Islamic State (IS) fighters launched a counterattack against advancing US-backed Iraqi forces in western Mosul during an overnight rain storm as the battle for control of the militants’ last major urban stronghold in Iraq intensified.
Explosions and gunfire rang out across the city’s southwestern districts in the early hours of Thursday. The fighting eased in the late morning, although a reporter saw an airstrike and rebel mortar fire.
A senior Iraqi officer said Islamic State staged its attack on units from the elite Iraqi Counter Terrorism Service when the storm and strong winds hampered air surveillance and on-the-ground visibility.

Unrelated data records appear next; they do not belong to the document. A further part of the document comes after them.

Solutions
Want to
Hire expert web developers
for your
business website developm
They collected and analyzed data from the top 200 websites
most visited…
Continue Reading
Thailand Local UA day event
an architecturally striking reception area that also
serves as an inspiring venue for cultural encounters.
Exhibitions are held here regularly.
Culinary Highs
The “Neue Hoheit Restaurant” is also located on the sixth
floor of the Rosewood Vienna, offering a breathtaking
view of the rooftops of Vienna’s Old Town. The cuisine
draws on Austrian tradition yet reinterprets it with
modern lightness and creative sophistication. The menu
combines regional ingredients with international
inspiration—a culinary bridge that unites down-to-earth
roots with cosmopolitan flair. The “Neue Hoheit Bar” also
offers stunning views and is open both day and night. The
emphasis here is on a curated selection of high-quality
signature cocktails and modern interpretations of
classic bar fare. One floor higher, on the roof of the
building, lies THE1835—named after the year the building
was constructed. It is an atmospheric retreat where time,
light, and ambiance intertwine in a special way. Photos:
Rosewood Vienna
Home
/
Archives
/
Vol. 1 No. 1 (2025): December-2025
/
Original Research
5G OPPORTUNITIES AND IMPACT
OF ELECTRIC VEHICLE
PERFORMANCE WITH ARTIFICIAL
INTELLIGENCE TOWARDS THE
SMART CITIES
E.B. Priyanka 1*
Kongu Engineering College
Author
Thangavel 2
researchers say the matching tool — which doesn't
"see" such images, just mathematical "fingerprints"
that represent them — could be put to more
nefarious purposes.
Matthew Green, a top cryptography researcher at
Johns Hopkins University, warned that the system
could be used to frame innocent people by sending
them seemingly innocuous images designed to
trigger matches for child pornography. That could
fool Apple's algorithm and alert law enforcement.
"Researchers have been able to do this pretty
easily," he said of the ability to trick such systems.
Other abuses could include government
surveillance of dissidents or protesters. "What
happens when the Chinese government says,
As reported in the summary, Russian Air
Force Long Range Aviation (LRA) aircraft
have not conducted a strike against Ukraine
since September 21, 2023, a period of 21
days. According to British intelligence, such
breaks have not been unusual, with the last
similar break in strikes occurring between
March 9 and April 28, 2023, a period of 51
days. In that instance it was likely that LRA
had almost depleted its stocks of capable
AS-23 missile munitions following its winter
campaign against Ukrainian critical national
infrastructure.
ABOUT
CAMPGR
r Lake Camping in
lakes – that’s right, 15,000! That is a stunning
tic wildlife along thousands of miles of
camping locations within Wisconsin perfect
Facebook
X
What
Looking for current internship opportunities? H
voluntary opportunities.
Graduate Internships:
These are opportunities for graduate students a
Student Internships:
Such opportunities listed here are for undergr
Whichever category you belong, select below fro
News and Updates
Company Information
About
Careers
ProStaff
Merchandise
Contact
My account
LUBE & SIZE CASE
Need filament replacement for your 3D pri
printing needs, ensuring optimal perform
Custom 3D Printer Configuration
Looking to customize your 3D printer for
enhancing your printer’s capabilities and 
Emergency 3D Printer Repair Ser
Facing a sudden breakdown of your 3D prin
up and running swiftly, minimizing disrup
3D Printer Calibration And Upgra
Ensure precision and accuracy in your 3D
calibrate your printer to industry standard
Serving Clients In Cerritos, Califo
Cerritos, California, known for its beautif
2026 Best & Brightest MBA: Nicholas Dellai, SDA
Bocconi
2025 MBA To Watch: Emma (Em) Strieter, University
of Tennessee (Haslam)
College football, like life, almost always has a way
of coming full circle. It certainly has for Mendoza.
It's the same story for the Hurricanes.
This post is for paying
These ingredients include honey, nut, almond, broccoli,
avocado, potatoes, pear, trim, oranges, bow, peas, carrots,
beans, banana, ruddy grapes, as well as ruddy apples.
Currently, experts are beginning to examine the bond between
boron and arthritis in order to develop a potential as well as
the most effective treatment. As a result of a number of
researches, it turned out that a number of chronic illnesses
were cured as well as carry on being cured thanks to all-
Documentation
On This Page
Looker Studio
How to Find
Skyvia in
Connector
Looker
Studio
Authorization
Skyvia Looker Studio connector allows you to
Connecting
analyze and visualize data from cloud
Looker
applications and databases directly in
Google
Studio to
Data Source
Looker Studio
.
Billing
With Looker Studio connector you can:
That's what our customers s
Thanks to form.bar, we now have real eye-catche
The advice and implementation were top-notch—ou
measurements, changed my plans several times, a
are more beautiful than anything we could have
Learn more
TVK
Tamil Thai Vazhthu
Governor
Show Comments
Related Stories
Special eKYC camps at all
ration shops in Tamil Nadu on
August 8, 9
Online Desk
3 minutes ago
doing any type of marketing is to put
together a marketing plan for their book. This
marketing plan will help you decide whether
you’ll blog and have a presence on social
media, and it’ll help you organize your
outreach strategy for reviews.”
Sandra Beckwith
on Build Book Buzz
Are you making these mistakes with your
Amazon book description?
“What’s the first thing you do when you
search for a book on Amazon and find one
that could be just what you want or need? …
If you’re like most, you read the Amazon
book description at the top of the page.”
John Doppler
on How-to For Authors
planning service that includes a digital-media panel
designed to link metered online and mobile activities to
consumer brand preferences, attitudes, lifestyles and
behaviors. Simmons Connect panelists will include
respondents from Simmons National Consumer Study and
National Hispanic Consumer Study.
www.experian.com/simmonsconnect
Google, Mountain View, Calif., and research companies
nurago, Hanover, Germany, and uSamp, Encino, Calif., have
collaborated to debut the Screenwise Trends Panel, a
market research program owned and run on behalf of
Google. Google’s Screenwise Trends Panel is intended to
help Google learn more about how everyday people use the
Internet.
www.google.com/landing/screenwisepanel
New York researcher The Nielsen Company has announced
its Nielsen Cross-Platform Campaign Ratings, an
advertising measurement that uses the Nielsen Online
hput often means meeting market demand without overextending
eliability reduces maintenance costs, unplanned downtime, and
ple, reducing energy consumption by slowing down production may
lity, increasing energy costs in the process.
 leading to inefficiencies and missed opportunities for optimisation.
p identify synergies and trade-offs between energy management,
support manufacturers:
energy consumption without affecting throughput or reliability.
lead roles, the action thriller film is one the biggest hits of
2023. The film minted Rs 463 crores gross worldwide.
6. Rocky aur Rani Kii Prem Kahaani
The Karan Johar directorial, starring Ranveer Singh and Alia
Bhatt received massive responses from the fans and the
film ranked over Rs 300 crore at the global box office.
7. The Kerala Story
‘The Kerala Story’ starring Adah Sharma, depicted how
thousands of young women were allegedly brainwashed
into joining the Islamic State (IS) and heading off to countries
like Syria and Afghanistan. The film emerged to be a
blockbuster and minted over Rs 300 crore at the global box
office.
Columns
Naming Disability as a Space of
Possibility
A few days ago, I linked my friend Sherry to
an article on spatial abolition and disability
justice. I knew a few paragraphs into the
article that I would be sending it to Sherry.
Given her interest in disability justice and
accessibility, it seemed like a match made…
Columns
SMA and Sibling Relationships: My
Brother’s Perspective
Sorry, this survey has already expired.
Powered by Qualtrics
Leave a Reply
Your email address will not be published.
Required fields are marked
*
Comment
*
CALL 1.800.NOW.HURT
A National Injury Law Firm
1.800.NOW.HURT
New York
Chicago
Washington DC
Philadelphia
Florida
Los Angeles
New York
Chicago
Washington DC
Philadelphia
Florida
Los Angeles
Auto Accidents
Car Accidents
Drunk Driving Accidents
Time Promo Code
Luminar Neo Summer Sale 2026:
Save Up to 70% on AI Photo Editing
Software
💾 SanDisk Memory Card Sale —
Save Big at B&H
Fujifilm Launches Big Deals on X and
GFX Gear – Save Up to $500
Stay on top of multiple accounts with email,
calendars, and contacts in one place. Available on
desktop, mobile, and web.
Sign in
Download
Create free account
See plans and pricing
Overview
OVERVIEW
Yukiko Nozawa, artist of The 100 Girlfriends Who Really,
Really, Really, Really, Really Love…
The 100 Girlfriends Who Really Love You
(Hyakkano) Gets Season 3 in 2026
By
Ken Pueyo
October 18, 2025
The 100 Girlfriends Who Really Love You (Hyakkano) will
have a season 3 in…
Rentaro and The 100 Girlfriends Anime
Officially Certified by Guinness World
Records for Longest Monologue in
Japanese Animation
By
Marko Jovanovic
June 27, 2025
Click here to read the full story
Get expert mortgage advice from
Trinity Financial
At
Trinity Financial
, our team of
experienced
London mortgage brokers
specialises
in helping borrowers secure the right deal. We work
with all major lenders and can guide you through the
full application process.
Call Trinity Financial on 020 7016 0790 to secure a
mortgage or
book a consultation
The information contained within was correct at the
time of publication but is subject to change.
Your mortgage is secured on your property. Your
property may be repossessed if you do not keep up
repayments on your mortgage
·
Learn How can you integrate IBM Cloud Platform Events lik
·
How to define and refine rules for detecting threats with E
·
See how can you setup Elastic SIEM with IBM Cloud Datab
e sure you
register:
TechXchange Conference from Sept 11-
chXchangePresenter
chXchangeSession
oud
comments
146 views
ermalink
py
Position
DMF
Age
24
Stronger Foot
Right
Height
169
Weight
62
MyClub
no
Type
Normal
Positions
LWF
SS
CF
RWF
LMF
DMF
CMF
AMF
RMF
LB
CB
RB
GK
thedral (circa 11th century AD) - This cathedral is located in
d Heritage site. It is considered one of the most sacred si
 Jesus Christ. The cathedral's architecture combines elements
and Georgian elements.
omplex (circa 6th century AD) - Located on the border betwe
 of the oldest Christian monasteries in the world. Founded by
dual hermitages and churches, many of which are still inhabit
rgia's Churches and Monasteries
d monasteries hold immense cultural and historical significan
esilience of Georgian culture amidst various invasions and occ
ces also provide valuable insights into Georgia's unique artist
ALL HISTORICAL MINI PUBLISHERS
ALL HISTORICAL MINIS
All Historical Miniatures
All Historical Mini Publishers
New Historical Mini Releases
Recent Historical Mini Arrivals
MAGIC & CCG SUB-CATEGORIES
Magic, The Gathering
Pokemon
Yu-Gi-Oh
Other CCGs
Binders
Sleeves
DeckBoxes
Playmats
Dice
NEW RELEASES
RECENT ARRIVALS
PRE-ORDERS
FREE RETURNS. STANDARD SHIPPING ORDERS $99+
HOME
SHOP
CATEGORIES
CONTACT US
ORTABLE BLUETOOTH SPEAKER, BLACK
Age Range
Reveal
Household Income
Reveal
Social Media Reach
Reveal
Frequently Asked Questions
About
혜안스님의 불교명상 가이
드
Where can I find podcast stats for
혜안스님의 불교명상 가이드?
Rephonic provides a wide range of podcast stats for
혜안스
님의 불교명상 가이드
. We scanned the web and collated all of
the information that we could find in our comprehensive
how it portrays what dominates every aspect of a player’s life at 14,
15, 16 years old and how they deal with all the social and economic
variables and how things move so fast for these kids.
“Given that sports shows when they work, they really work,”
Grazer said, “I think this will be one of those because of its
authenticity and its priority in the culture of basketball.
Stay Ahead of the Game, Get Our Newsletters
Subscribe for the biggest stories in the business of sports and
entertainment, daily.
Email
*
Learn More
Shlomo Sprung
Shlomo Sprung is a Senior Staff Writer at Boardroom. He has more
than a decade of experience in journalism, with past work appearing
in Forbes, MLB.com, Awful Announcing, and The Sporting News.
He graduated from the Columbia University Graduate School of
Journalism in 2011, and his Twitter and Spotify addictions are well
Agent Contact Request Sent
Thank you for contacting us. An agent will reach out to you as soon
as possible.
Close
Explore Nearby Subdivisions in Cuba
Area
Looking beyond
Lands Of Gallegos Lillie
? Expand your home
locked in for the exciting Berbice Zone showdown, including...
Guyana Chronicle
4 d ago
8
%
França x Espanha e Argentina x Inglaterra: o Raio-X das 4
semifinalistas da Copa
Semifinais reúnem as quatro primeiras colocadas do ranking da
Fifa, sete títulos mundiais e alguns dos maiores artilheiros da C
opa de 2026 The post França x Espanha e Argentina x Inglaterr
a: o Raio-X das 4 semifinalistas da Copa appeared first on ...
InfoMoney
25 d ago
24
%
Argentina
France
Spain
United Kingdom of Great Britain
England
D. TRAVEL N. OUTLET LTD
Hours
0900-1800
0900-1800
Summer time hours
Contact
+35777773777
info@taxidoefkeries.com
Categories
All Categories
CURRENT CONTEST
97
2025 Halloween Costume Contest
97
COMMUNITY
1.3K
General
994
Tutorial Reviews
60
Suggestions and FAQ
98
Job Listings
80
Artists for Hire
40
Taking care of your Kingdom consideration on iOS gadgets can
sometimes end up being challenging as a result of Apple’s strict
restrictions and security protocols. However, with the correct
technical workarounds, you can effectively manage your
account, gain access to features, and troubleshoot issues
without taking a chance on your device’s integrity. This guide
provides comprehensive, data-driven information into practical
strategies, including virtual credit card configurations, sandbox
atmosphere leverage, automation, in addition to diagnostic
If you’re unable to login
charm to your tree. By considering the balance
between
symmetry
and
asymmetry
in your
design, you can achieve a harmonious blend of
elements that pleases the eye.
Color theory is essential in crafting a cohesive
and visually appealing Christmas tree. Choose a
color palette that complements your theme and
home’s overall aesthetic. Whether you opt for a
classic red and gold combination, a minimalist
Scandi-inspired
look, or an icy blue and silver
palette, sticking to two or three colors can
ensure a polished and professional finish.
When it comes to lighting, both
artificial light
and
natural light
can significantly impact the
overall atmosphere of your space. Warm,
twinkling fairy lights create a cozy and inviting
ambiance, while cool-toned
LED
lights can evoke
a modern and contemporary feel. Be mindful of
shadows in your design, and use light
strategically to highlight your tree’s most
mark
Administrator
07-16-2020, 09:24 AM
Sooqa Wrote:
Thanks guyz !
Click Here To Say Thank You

He said some militant fighters hid among displaced families to get close to the US-trained troops.
Iraqi forces captured the eastern side of Mosul in January after 100 days of fighting and launched their attack on the districts that lie west of the Tigris River on Feb. 19.
Defeating the IS in Mosul would crush the Iraqi wing of the caliphate declared by the group’s leader, Abu Bakr al-Baghdadi, in 2014, from Mosul’s grand old Nuri mosque.
Residents reported that civilians were killed in an airstrike on an IS-run mosque on Wednesday, highlighting the perilous situation facing hundreds of thousands of Mosul residents as the allied forces step up their campaign.
The residents said the blast collapsed or damaged a number of neighboring houses, many of which are badly made and poorly maintained.
A spokesman for the US-led coalition said he was not aware of an airstrike on the Omar al-Aswad mosque.
The mosque was where IS sent members of the Iraqi national police and armed forces to surrender their weapons and register in a militant database when the group seized control of the city in 2014.
In return they received a pass to prevent their arrest and possible execution at militant check points.